Pictures aside, write every record out again word for word.

(Given entries begins)

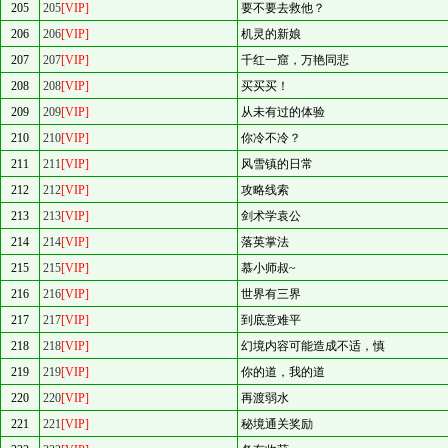
205
205
[VIP]
要不要去救他？
206
206
[VIP]
机灵的新娘
207
207
[VIP]
千红一窟，万艳同悲
208
208
[VIP]
买买买！
209
209
[VIP]
从未有过的体验
210
210
[VIP]
你冷不冷？
211
211
[VIP]
风雪镇的日常
212
212
[VIP]
攻略线索
213
213
[VIP]
剑术学袁公
214
214
[VIP]
落英掌法
215
215
[VIP]
慕小师叔~
216
216
[VIP]
世界有三界
217
217
[VIP]
到底意难平
218
218
[VIP]
幻境内容可能造成不适，慎
219
219
[VIP]
你的道，我的道
220
220
[VIP]
再渡弱水
221
221
[VIP]
秘境通关奖励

(Given entries ends)

### Solution to this task
205
205
[VIP]
要不要去救他？
206
206
[VIP]
机灵的新娘
207
207
[VIP]
千红一窟，万艳同悲
208
208
[VIP]
买买买！
209
209
[VIP]
从未有过的体验
210
210
[VIP]
你冷不冷？
211
211
[VIP]
风雪镇的日常
212
212
[VIP]
攻略线索
213
213
[VIP]
剑术学袁公
214
214
[VIP]
落英掌法
215
215
[VIP]
慕小师叔~
216
216
[VIP]
世界有三界
217
217
[VIP]
到底意难平
218
218
[VIP]
幻境内容可能造成不适，慎
219
219
[VIP]
你的道，我的道
220
220
[VIP]
再渡弱水
221
221
[VIP]
秘境通关奖励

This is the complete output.